Strong quake rocks Mexico

Residents gather on a street in Mexico City on September 7, 2017, after an earthquake of magnitude 8.2 struck the south and was felt as far away as the capital. /AFP

A powerful 8.2-magnitude earthquake rocked Mexico late Thursday, killing at least five people and triggering a tsunami alert in what the president called the quake-prone country’s biggest one in a century.

Officials evacuated residents along the central and southern Pacific coast as seismologists warned a tsunami of more than three meters could be headed toward land, affecting coastal towns as far south as Ecuador.

The quake hit offshore in the Pacific at 11:49 p.m., about 100 kilometers from the coastal town of Tonala, in far southern Chiapas state, Mexico’s seismologic service said, giving an updated magnitude of 8.2.

“It was a major earthquake in scale and magnitude, the strongest in the past 100 years,” said President Enrique Peña Nieto.

The US Geological Survey put the magnitude slightly lower, at 8.1. That is the same as a devastating 1985 earthquake in Mexico City that killed more than 10,000 people — the quake-prone country’s most destructive ever.

Peña Nieto said three people were killed in collapsing buildings in Chiapas.

In neighboring Tabasco state, two children were killed, the governor said.

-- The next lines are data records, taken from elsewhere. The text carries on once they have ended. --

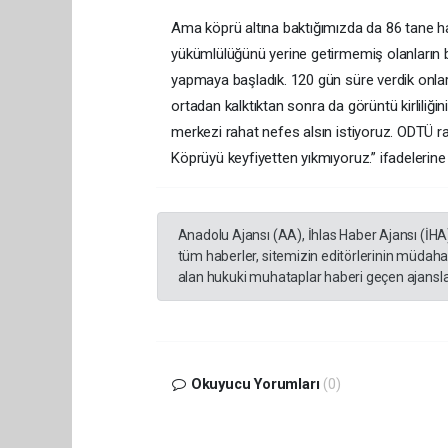
Ama köprü altına baktığımızda da 86 tane h
yükümlülüğünü yerine getirmemiş olanların b
yapmaya başladık. 120 gün süre verdik onla
ortadan kalktıktan sonra da görüntü kirliliği
merkezi rahat nefes alsın istiyoruz. ODTÜ ra
Köprüyü keyfiyetten yıkmıyoruz.” ifadelerine 
Anadolu Ajansı (AA), İhlas Haber Ajansı (İHA
tüm haberler, sitemizin editörlerinin müdaha
alan hukuki muhataplar haberi geçen ajanslar
Okuyucu Yorumları
(0)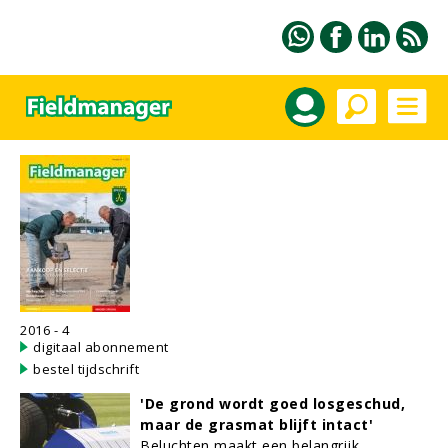
2016 - 4
digitaal abonnement
bestel tijdschrift
'De grond wordt goed losgeschud,
maar de grasmat blijft intact'
Beluchten maakt een belangrijk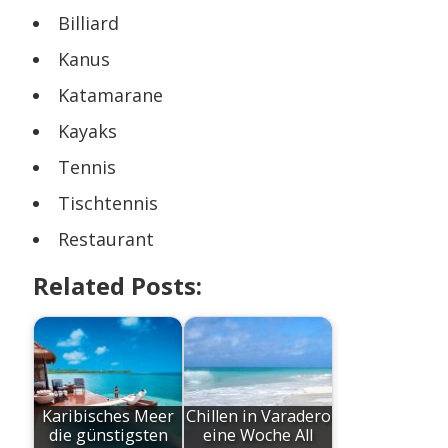
Billiard
Kanus
Katamarane
Kayaks
Tennis
Tischtennis
Restaurant
Related Posts:
Karibisches Meer
Chillen in Varadero
die günstigsten
eine Woche All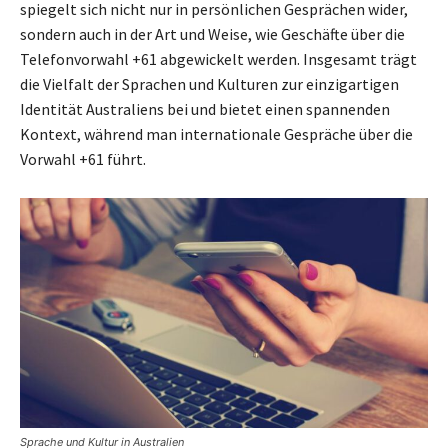
spiegelt sich nicht nur in persönlichen Gesprächen wider,
sondern auch in der Art und Weise, wie Geschäfte über die
Telefonvorwahl +61 abgewickelt werden. Insgesamt trägt
die Vielfalt der Sprachen und Kulturen zur einzigartigen
Identität Australiens bei und bietet einen spannenden
Kontext, während man internationale Gespräche über die
Vorwahl +61 führt.
Sprache und Kultur in Australien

One was crushed by a collapsing wall.

The other, an infant on a respirator, died after the power went out.

Map showing the epicenter of a 8.1-magnitude quake that hit the coast of Mexico late Thursday and countries in the Americas with tsunami warning.

A hotel collapsed and several houses were damaged in Juchitan, in the state of Oaxaca, but no fatalities were reported there.

The president downplayed the tsunami threat, saying it was “not a major risk at this time.”

But coastal communities were on alert across a warning area that stretched through the Central American countries of Guatemala, El Salvador, Costa Rica, Nicaragua, Panama and Honduras, all the way down to Ecuador.